Yamaguchi Soken, also called Takejirō (Japanese:山口 素絢; 1759, Kyōto - 22 November 1818, Kyōto) was a Japanese painter of the Shijō school. He was one of the "Ten Great Ones" (応門十哲; a reference to the Ten Great Disciples of Confucius), taught by Maruyama Ōkyo.

== Life and work ==
He was the son of a kimono merchant. As a result, he came to specialize in pictures of women, and his skill at painting them became proverbial. He also created landscapes, pictures of birds and flowers and what, in Western art, would be known as genre scenes. Many of these represent the life and customs of Kyoto in a light and witty way.

He also produced illustrated books; including Yamato jimbutsu gafu (大和人物画譜; roughly "Japanese Portrait Gallery", 1800) and Yamato jimbutsu gafu kōhen (大和人物画譜 後篇; roughly, "Human Figure Drawing", 1804), as well as a medical text translated from the Dutch.

Among his best known works are the fusuma (sliding door) paintings he designed together with Matsumura Keibun, entitled "Summer to Autumn; flowers and birds" (春秋花鳥図, 1813), which are currently held at the Nezu Museum. Other pieces of his work are held in the permanent collections of the British Museum, the Metropolitan Museum of Art, the University of Michigan Museum of Art, the Honolulu Museum of Art, the Brunnier Art Museum, the Brooklyn Museum, the Johnson Museum of Art, the Harvard Art Museums, the Los Angeles County Museum of Art, the Museum of Fine Arts, Boston, the Minneapolis Institute of Art, the Vanderbilt University Fine Arts Gallery Collection, and the Seattle Art Museum, among others.

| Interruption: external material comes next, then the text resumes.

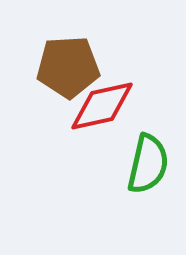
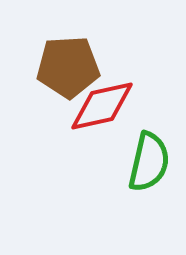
green semicircle: moved 1 px right, 2 px up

He was interred at the Dannō-Hōrin-ji, a Jōdo-shū temple in Kyōto.

== Sources ==
- Tazawa, Yutaka: "Yamaguchi Soken". In: Biographical Dictionary of Japanese Art. Kodansha International, 1981, ISBN 0-87011-488-3.
- Laurance P. Roberts: "Soken". In: A Dictionary of Japanese Artists. Weatherhill, 1976, ISBN 0-8348-0113-2.